> What the task asks
Only the number is wanted: tally the lines below that contain the word "resolution".

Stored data
━━━━━━━━━━━━━━━━

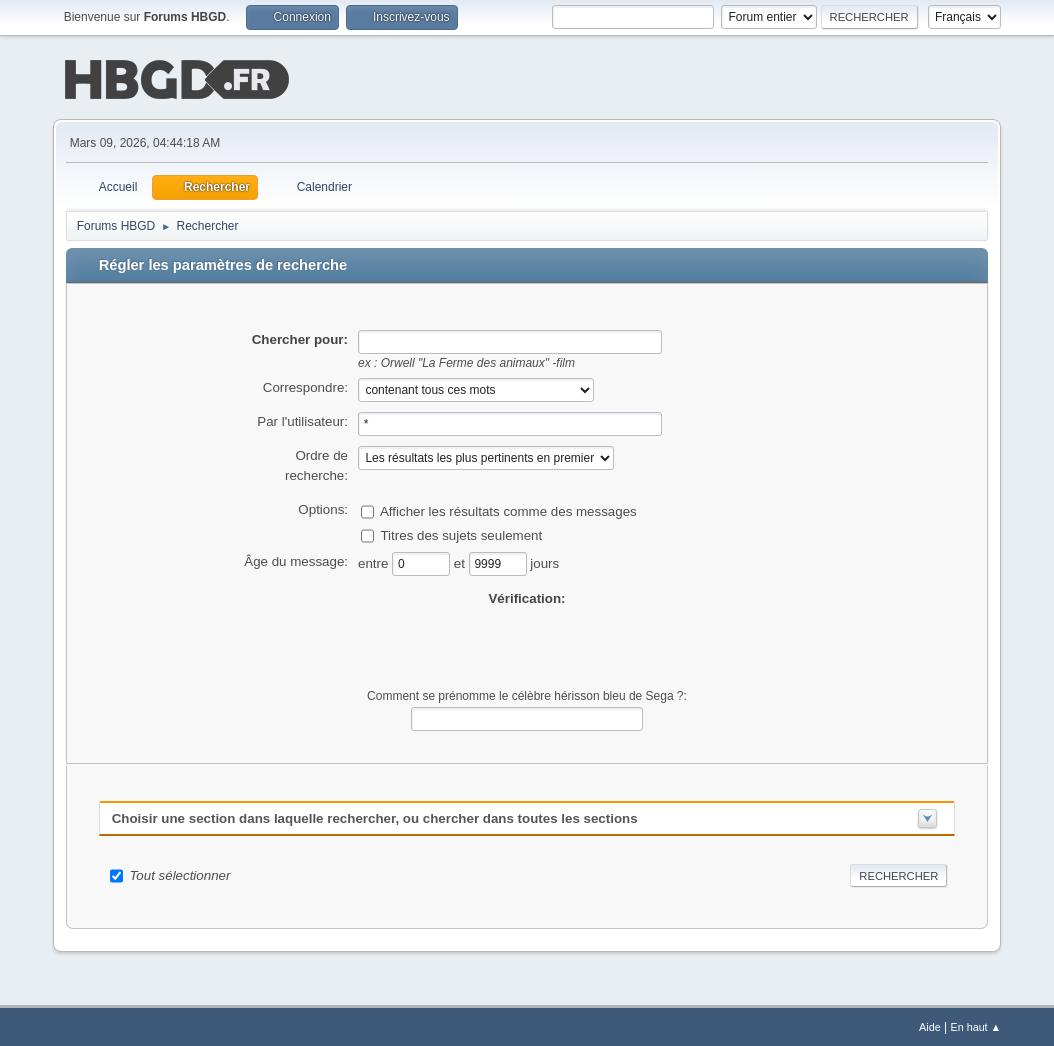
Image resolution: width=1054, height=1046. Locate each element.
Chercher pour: (300, 337)
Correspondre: (305, 385)
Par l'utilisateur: (302, 419)
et (461, 560)
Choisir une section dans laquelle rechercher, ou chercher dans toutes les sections (375, 816)
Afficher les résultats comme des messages (508, 508)
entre (375, 560)
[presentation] (527, 646)
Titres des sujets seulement (461, 532)
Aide (930, 1025)
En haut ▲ (975, 1025)
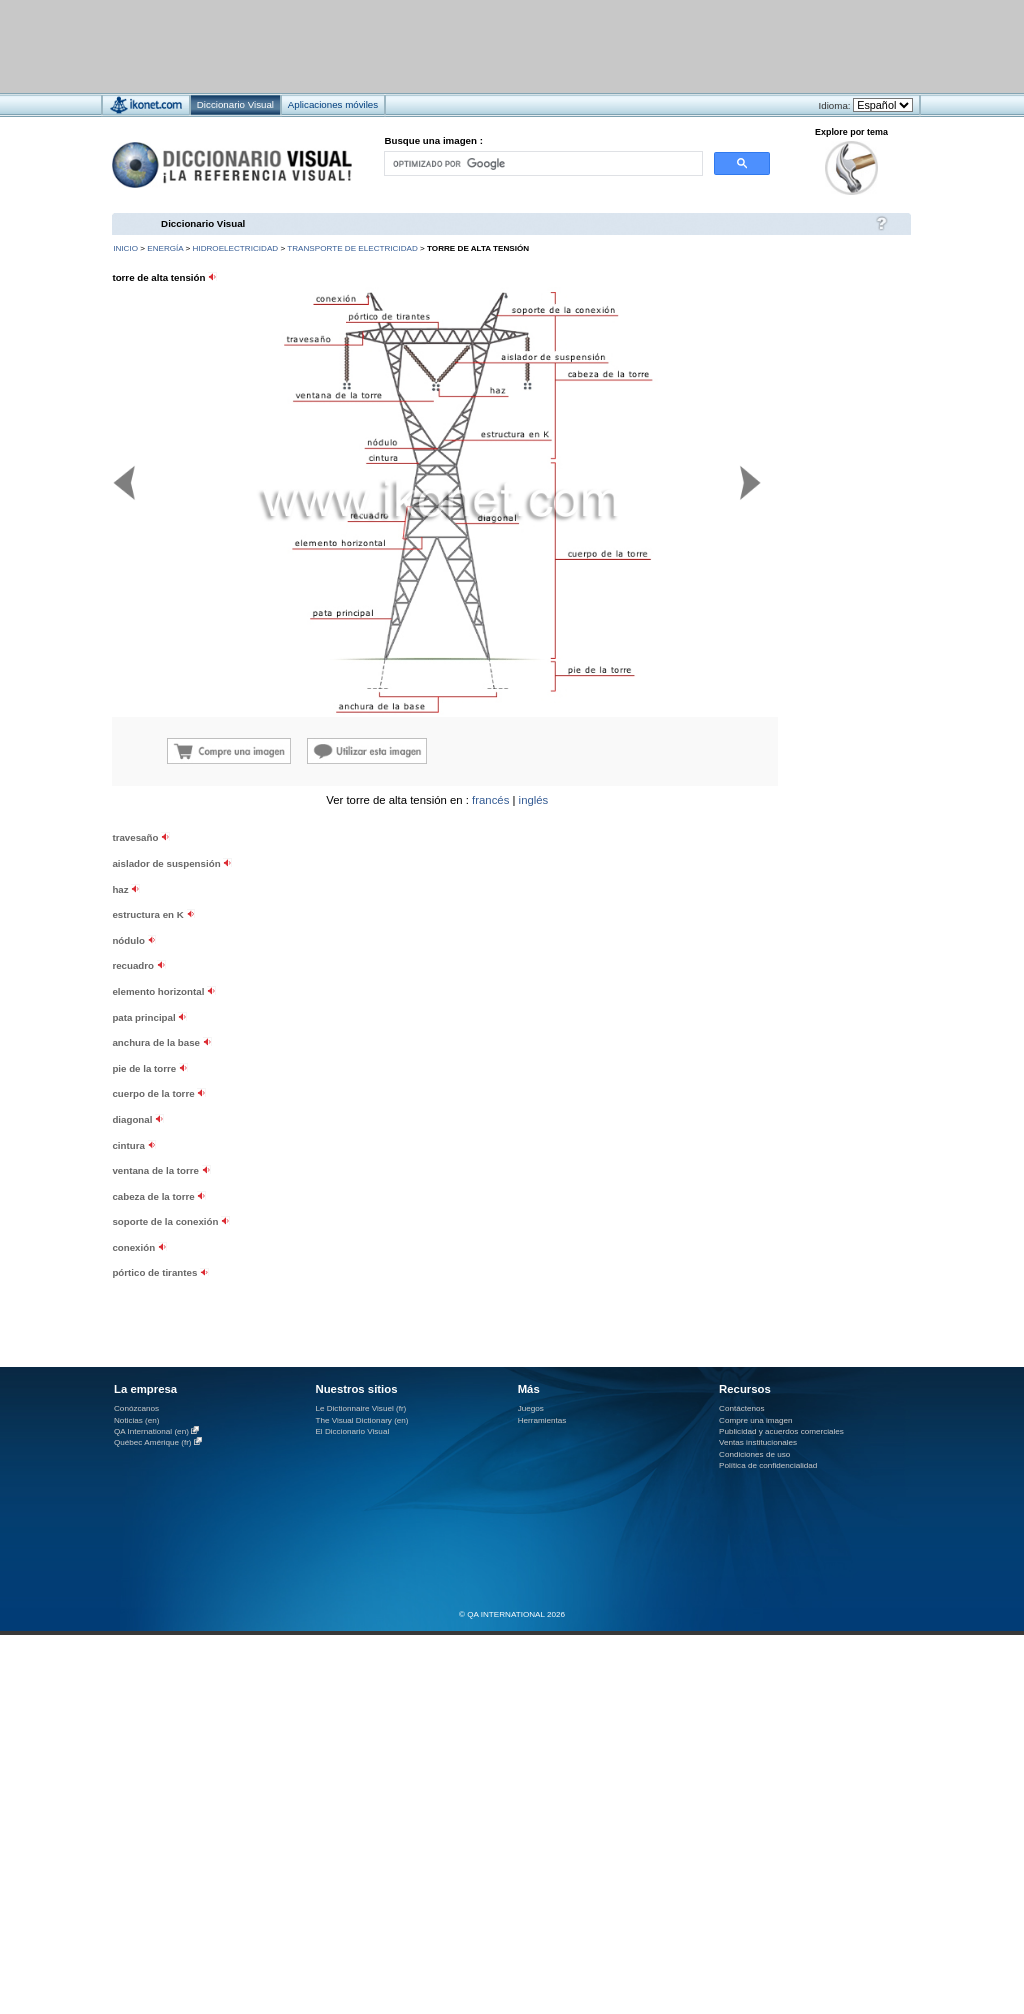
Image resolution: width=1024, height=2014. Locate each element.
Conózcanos (136, 1408)
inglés (534, 800)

━━━━━━━━━━━━━━━━

> Output for this task
2